BirA is biotin protein ligase in E. coli that selectively adds biotin to a subunit of acetyl-CoA carboxylase. Roux et al. created a mutant BirA that isn’t selective to its native substrate and will instead biotinylate any proteins that are close-by. This allows for identification of protein-protein interactions in eukaryotic cells by creating a fusion protein of BirA and a protein of interest that will biotinylate proximal proteins, which can then be captured and identified. Protein identification utilizes the strong association of biotin and streptavidin (or avidin) to capture proteins that have been biotinylated by BirA, followed by mass spectroscopy to identify biotinylated proteins.
Figure 1. Schematic of BioID assay from Roux et al. 2012.
I am investigating the protein interactions of an actin-microtubule crosslinking protein coded by the gene SPECC1L (with an ortholog known as “split discs” in Drosophila). Mutations in SPECC1L have been identified in a number of diverse cases of orofacial cleft, and thus knowledge of protein-protein interactions by the product of SPECC1L is particularly important to understanding the developmental basis of this set of conditions.

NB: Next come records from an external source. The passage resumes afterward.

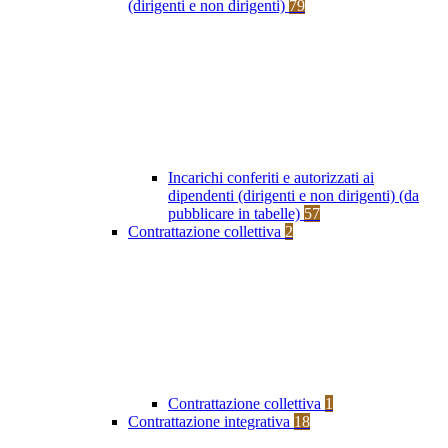
(dirigenti e non dirigenti)
79
Incarichi conferiti e autorizzati ai
dipendenti (dirigenti e non dirigenti) (da
pubblicare in tabelle)
57
Contrattazione collettiva
2
Contrattazione collettiva
1
Contrattazione integrativa
18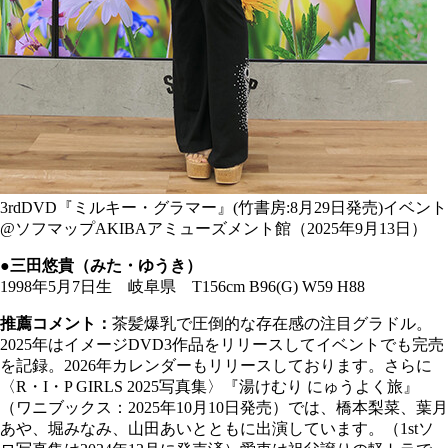
3rdDVD『ミルキー・グラマー』(竹書房:8月29日発売)イベント
@ソフマップAKIBAアミューズメント館（2025年9月13日）
●三田悠貴（みた・ゆうき）
1998年5月7日生 岐阜県 T156cm B96(G) W59 H88
推薦コメント：
茶髪爆乳で圧倒的な存在感の注目グラドル。
2025年はイメージDVD3作品をリリースしてイベントでも完売
を記録。2026年カレンダーもリリースしております。さらに
〈R・I・P GIRLS 2025写真集〉『湯けむり にゅうよく旅』
（ワニブックス：2025年10月10日発売）では、橋本梨菜、葉月
あや、堀みなみ、山田あいとともに出演しています。（1stソ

To this end, I am using a BirA-split discs construct to investigate what proteins split discs interacts with in vivo in Drosophila. This construct will ideally biotinylate proteins that split discs typically interacts with, without excessive non-target biotinylation and without affecting the behavior or split discs. I will then capture biotinylated proteins using the biotin-streptavidin interaction and identify using mass spectrometry.
References:
Roux KJ, Kim DI, Raida M, Burke B. A promiscuous biotin ligase fusion protein identifies proximal and interacting proteins in mammalian cells. The Journal of Cell Biology. 2012;196(6):801.